Quel giorno dell'agosto 1851 lo yacht America, che rappresentava il giovane New York Yacht Club, aveva battuto il 'fior fiore' della flotta britannica, conquistando la Coppa delle 100 Ghinee, messa il palio dal Royal Yacht Squadron.
Il significato di quella vittoria andava ben oltre la competizione sportiva perché simboleggiava la sconfitta del vecchio continente da parte del nuovo mondo, e faceva traballare la forza, fino ad allora indiscussa, della marina britannica. La Coppa si trasferì nella democratica New York e lì rimase per oltre cento anni.
Non appena America vinse la Coppa delle 100 Ghinee, nel 1851, il Commodoro del New York Yacht Club, John Cox Stevens, d'accordo con gli altri membri del sindacato, vendette la goletta ad un uomo d'affari irlandese e fece ritorno a New York, acclamato come un eroe. In seguito donò la Coppa al New York Yacht Club secondo un Deed of Gift (Atto di Donazione), che stabiliva che il trofeo sarebbe stato una "coppa challenge perpetua per competizioni amichevoli tra nazioni". In quel momento anche la Coppa cambiò nome e prese quella della goletta vincitrice, America.

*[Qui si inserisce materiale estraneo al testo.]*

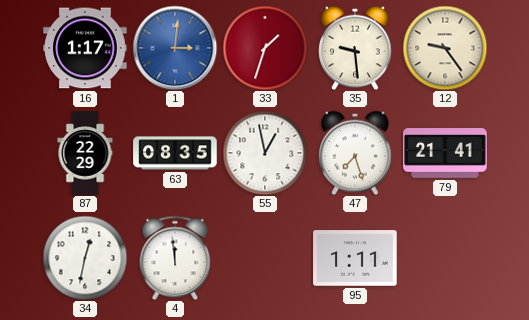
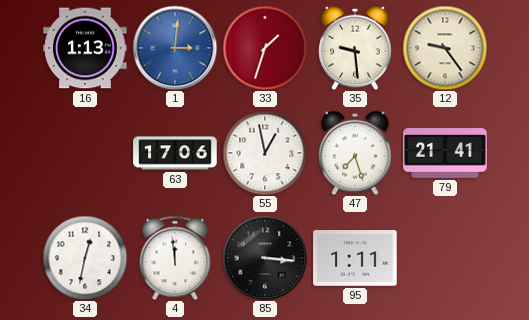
16: 1:17 -> 1:13
87: 22:29 -> none
63: 08:35 -> 17:06
85: none -> 3:16
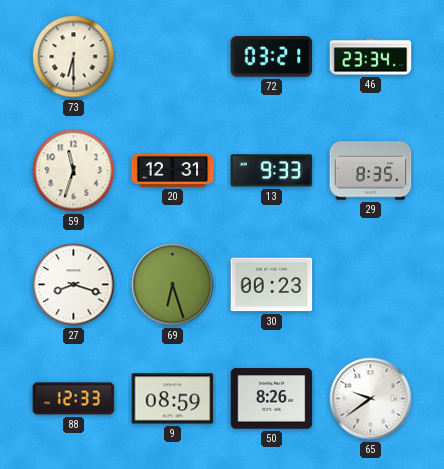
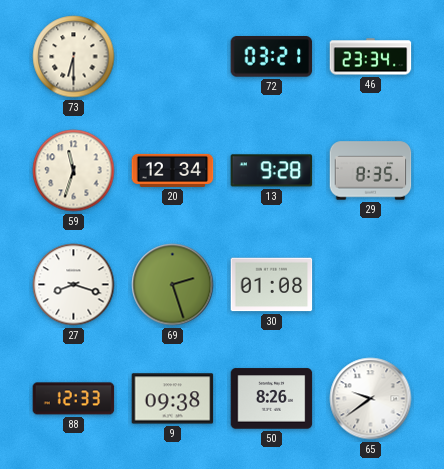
20: 12:31 -> 12:34
13: 9:33 -> 9:28
69: 6:27 -> 2:27
30: 00:23 -> 01:08
9: 08:59 -> 09:38
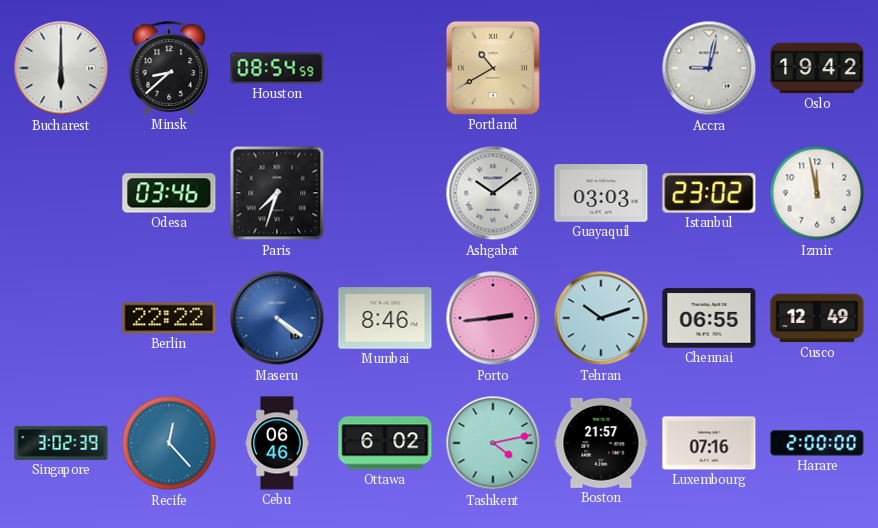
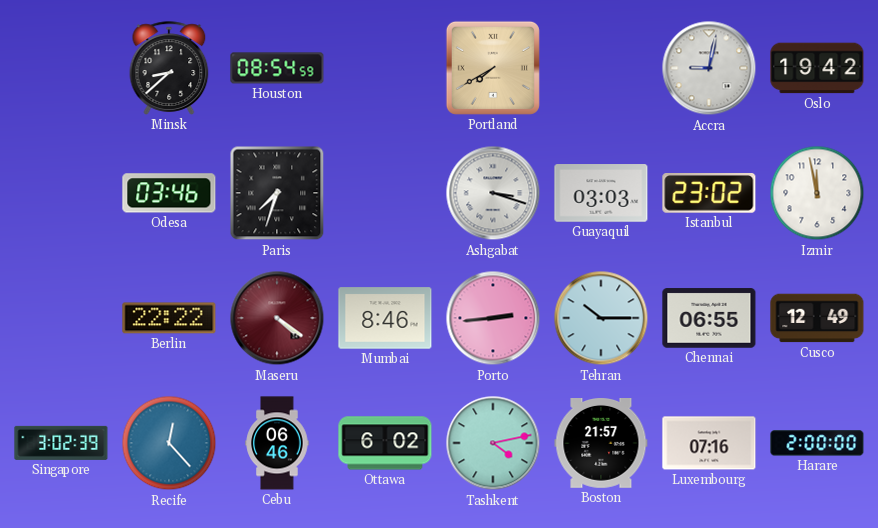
Bucharest: 6:00 -> none
Portland: 10:40 -> 7:40
Ashgabat: 10:09 -> 3:18
Maseru dial: blue -> burgundy
Tehran: 10:12 -> 10:15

L'America’s Cup è certamente uno dei trofei più difficili da conquistare. Infatti, soltanto tre nazioni, oltre agli Stati Uniti, se lo sono aggiudicato. A conferma del suo valore storico ricordiamo che, prima dell'inizio delle olimpiadi moderne, nel 1896 ad Atene, si erano già corse nove edizioni di America's Cup.
L'America’s Cup è una competizione basata sulla sfida, dove lo Yacht Club detentore del trofeo detta le regole del gioco, cercando di renderle il più difficile possibile per lo Yacht Club (o più Yacht Club) sfidante. Durante i primi anni, le difficoltà che incontravano i challenger erano quasi insormontabili e il Defender non aveva grossi motivi per preoccuparsi di un'eventuale sconfitta. Infatti, a parte qualche regata particolarmente ravvicinata, ci sono voluti 132 anni perché uno sfidante sconfiggesse il Defender e portasse via la Coppa.